Ian Hislop Brings Dissent to The British Museum

By-line: Khadija Kothia, BA History

Photo Credit: Khadija Kothia

The discourse surrounding institutions such as The British Museum has been brought into the spotlight over the past few months. It was interesting to see an exhibition centred on political dissent in a museum under so much controversy for its role in upholding imperial power. Ian Hislop is the Editor of The Private Eye, a political satire magazine and regular figure on the BBC’s “Have I Got More News For You”. His exhibition drew out the satirical sentiments in acts of dissent across the world, albeit with a focus on Britain. Displayed were a wide variety of objects and media to interact with, from audio recordings to physical objects.

Hislop’s exhibition of political objection is refreshingly light-hearted, diverse and does well to demonstrate the scope of dissent throughout history

Here are my top picks from the exhibition:

5. This statuette of a man on a toilet was part of a group of stone figurines purchased by the Museum in the 1930s. Said to be from ancient Yemen, they were later identified as fakes. What makes the mockery a little more personal was that these figurines were deliberately made to mock the trade of antiquities and highlight that just about anything can sell for a ton of money if it looks ‘antique’ enough.

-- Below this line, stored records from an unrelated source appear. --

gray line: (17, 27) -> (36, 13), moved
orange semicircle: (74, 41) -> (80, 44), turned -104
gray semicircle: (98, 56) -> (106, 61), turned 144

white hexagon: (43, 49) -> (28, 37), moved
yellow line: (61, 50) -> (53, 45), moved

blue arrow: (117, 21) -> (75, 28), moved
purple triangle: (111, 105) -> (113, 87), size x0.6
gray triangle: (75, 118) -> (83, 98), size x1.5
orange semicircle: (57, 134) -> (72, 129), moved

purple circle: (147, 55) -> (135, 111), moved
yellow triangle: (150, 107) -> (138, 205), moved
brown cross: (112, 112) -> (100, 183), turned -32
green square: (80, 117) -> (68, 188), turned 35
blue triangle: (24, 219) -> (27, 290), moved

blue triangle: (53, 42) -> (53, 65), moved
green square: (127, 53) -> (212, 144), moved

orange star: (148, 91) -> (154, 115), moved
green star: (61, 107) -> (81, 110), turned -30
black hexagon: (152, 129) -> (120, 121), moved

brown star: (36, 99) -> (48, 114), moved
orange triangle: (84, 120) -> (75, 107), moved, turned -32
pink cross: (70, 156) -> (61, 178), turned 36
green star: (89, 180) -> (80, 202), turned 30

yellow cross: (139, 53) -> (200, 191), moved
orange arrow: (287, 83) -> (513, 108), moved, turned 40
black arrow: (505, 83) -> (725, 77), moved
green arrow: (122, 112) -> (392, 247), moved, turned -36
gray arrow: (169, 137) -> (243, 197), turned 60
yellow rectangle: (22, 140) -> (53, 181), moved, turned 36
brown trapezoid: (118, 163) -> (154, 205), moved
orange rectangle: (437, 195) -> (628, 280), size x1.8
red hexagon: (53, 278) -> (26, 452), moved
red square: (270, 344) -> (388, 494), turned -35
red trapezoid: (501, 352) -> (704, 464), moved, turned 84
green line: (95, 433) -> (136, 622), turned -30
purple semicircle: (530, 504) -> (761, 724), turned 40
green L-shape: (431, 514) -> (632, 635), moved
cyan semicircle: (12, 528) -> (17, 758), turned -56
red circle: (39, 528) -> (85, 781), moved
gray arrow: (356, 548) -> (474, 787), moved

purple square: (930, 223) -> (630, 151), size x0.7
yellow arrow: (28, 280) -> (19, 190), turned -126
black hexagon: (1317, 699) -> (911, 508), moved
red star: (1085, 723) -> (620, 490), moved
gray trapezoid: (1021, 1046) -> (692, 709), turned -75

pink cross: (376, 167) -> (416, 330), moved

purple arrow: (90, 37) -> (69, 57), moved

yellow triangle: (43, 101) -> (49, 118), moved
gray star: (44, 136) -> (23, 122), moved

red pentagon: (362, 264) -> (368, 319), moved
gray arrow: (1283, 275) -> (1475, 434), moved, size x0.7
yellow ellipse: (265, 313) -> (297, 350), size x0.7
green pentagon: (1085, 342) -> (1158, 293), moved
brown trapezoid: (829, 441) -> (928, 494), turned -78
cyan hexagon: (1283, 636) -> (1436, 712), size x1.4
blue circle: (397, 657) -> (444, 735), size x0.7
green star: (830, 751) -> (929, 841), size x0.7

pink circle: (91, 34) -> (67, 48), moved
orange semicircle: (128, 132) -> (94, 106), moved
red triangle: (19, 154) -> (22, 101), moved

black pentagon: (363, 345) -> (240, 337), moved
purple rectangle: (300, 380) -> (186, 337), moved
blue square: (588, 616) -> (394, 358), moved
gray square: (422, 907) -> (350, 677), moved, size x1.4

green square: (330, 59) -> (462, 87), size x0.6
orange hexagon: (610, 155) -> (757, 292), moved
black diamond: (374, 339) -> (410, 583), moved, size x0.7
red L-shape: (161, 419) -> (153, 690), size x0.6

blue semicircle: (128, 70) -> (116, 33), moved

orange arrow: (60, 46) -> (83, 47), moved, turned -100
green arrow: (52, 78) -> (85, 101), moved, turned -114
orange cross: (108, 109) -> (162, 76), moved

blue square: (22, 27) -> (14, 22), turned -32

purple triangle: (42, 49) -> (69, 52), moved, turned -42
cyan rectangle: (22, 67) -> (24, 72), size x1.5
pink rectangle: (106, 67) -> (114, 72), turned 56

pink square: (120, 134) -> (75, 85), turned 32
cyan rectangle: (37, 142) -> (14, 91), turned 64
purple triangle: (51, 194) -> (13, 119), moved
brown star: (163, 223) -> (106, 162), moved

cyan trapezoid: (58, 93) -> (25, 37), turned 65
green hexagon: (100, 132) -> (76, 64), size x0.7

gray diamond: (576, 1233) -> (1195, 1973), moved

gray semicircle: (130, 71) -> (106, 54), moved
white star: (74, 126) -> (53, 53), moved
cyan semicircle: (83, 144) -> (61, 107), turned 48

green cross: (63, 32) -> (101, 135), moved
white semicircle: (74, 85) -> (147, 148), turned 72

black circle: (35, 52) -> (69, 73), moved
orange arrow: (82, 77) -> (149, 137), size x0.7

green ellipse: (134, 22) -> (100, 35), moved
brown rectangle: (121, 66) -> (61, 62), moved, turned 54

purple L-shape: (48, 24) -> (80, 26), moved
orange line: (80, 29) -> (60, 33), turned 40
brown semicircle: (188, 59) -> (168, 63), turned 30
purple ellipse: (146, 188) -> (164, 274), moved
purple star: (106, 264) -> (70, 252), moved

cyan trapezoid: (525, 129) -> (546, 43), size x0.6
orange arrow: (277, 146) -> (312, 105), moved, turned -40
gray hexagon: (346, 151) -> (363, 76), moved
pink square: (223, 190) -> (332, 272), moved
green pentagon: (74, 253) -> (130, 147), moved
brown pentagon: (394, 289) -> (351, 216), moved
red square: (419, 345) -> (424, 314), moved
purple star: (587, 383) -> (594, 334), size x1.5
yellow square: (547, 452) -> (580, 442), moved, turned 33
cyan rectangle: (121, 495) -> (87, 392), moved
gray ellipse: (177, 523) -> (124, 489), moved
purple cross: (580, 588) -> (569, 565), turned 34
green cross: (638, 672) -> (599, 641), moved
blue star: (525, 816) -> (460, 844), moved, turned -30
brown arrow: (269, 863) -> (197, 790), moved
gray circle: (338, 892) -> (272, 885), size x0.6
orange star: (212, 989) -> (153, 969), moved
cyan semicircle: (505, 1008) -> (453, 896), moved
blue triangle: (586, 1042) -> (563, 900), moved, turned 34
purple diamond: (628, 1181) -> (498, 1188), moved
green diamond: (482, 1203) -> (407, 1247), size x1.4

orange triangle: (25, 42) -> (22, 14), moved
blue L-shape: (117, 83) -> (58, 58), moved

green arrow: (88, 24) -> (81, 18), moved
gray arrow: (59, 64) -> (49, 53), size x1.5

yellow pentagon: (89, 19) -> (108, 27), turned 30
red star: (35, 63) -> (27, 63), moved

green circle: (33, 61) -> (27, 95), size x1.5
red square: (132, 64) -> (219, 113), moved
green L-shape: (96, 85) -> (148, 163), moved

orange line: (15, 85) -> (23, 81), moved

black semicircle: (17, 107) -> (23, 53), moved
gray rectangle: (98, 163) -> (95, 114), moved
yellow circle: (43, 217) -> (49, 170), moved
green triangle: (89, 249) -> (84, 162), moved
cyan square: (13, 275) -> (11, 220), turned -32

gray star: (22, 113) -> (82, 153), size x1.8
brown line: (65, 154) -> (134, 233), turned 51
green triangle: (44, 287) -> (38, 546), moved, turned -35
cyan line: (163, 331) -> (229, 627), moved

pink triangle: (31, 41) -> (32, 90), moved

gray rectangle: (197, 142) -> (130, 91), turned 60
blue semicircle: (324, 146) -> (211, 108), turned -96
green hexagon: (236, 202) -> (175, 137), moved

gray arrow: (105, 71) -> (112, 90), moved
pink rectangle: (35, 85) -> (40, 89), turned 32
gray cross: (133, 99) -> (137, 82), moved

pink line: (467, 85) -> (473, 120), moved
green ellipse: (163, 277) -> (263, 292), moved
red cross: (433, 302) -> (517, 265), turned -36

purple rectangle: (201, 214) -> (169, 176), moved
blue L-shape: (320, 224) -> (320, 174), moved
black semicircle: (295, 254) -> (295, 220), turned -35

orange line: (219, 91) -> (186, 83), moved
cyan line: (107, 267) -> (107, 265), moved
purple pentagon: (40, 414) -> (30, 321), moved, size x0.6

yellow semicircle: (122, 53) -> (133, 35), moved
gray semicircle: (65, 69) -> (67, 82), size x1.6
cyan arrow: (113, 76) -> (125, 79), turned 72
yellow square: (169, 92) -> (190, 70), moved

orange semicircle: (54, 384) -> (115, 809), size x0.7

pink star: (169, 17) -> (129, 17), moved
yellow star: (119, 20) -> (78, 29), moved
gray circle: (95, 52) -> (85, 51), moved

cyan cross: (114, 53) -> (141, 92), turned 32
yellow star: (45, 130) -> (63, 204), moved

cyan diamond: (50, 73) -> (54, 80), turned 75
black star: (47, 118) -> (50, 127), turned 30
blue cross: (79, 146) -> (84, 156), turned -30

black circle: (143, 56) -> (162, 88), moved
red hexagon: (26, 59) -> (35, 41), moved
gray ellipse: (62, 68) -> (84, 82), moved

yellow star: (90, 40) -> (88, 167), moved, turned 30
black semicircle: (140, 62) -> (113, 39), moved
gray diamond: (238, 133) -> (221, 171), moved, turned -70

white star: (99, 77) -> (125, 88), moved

4. As if being prosecuted for being a satirical publisher wasn’t enough to stop Charles Philipon in 1831, the French satirist spent his time in prison arguing against the absurdity of his prosecution by drawing King Louis Philipe I as a pear. If the King looking like a pear was a mockery, then all pears should be prosecuted. He lost his case, but in nineteenth-century Paris, pears took centre stage as images of the King across the city.

3. Perhaps these are not so eye-catching as objects of dissent, but in my opinion, they are extremely effective. Below are a few examples of the global and historical uses of currency for political dissent. The coin edged with a hanging pope originated from 18th century Britain, while the note displays the ripped out face of Ghaddafi during the 2011 Libyan Uprising. Dissent through currency is a unique form of protest. It is subtle yet poignant, and the message is easily spread far and wide.

2. In 2017, millions of women marched worldwide in support of women’s rights. ‘Pussyhats’ like the hat pictured above were a common sight, worn by thousands to reclaim the misogynistic term for female genitalia – a word which President Trump had used in a leaked interview to boast about assaulting women.

  1. Wherever there is political satire, Banksy is never far away. In 2005, a ‘cave painting’ appeared in one of the galleries in The British Museum. It was even given a fake identification number and label, and took the museum three days to realise the hoax. Even then, it took a feature on Banksy’s website to realise that cavemen didn’t use shopping trolleys.

Final thoughts: Hislop’s exhibition of political objection is refreshingly light-hearted, diverse and does well to demonstrate the scope of dissent throughout history. The exhibition reinforces the historical uniqueness of satire in continuously giving power and a voice to the masses. In my heart of hearts, an exhibit mocking The British Museum’s colonial history and looted artefacts would have been the most satirical and outrageously brilliant centrepiece of this exhibition, but maybe that’s asking for too much.

The exhibition was held between 6 September 2018 to 20 January 2019.